[Saved data entries]

......

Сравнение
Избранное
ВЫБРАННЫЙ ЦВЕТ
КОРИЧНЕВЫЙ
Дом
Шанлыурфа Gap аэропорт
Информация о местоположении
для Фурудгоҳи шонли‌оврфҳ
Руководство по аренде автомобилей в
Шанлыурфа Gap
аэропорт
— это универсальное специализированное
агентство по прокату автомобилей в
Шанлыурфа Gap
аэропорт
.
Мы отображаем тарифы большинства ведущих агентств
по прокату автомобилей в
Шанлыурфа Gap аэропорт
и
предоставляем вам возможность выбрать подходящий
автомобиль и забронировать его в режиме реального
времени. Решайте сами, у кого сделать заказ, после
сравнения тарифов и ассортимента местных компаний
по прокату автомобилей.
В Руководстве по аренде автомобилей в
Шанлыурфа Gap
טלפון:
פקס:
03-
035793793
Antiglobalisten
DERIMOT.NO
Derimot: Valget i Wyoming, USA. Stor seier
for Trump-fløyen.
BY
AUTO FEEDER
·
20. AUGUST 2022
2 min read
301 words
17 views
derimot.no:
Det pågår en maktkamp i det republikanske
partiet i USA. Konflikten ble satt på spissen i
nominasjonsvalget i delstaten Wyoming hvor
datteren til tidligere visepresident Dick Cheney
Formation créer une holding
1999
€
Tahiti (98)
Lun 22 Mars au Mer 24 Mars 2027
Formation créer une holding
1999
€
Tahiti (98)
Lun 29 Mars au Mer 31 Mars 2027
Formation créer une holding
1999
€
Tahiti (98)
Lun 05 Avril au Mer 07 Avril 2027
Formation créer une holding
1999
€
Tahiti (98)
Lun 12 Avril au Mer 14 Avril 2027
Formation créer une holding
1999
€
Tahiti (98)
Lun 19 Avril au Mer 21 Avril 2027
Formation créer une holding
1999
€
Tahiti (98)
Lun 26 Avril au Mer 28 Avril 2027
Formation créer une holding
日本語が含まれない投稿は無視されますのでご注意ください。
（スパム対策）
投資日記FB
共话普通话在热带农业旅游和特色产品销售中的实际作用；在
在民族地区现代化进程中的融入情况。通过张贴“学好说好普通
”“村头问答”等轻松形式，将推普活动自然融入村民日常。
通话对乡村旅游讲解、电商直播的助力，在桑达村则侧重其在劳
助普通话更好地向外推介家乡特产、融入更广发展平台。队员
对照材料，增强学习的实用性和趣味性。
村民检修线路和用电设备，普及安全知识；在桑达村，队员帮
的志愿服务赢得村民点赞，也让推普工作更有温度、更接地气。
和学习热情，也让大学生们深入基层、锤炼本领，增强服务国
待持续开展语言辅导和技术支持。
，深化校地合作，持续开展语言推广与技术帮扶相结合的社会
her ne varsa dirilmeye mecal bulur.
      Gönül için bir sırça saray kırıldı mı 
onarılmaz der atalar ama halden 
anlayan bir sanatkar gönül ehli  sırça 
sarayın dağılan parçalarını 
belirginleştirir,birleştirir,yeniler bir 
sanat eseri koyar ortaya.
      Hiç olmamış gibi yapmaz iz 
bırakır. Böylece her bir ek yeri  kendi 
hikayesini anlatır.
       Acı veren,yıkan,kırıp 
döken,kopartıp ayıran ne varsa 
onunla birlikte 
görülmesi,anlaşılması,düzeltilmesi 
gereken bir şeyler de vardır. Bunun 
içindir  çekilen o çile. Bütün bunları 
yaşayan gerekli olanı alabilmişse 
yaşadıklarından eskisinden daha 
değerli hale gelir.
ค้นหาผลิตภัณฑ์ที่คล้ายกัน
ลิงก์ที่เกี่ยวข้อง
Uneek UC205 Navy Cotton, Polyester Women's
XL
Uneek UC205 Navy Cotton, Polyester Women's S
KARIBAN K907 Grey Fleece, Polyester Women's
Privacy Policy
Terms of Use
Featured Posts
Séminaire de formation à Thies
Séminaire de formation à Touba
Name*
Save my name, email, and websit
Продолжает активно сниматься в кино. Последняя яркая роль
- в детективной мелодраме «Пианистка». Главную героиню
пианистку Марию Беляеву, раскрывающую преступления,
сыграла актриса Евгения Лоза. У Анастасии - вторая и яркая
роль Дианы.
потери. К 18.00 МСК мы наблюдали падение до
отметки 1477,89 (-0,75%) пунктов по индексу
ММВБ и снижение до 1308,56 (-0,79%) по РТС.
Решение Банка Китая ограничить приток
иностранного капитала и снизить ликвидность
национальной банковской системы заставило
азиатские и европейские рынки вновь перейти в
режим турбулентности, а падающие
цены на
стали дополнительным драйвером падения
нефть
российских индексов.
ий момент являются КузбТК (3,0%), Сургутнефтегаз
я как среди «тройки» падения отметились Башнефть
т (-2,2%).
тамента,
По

......

**EXERCISE DESCRIPTION**
Once you find the line with "ВЫБРАННЫЙ ЦВЕТ" in the entries above, output it and each line after it up to and including the line with "Lun 22 Mars au Mer 24 Mars 2027", and nothing else.

**EXERCISE ANSWER**
ВЫБРАННЫЙ ЦВЕТ
КОРИЧНЕВЫЙ
Дом
Шанлыурфа Gap аэропорт
Информация о местоположении
для Фурудгоҳи шонли‌оврфҳ
Руководство по аренде автомобилей в
Шанлыурфа Gap
аэропорт
— это универсальное специализированное
агентство по прокату автомобилей в
Шанлыурфа Gap
аэропорт
.
Мы отображаем тарифы большинства ведущих агентств
по прокату автомобилей в
Шанлыурфа Gap аэропорт
и
предоставляем вам возможность выбрать подходящий
автомобиль и забронировать его в режиме реального
времени. Решайте сами, у кого сделать заказ, после
сравнения тарифов и ассортимента местных компаний
по прокату автомобилей.
В Руководстве по аренде автомобилей в
Шанлыурфа Gap
טלפון:
פקס:
03-
035793793
Antiglobalisten
DERIMOT.NO
Derimot: Valget i Wyoming, USA. Stor seier
for Trump-fløyen.
BY
AUTO FEEDER
·
20. AUGUST 2022
2 min read
301 words
17 views
derimot.no:
Det pågår en maktkamp i det republikanske
partiet i USA. Konflikten ble satt på spissen i
nominasjonsvalget i delstaten Wyoming hvor
datteren til tidligere visepresident Dick Cheney
Formation créer une holding
1999
€
Tahiti (98)
Lun 22 Mars au Mer 24 Mars 2027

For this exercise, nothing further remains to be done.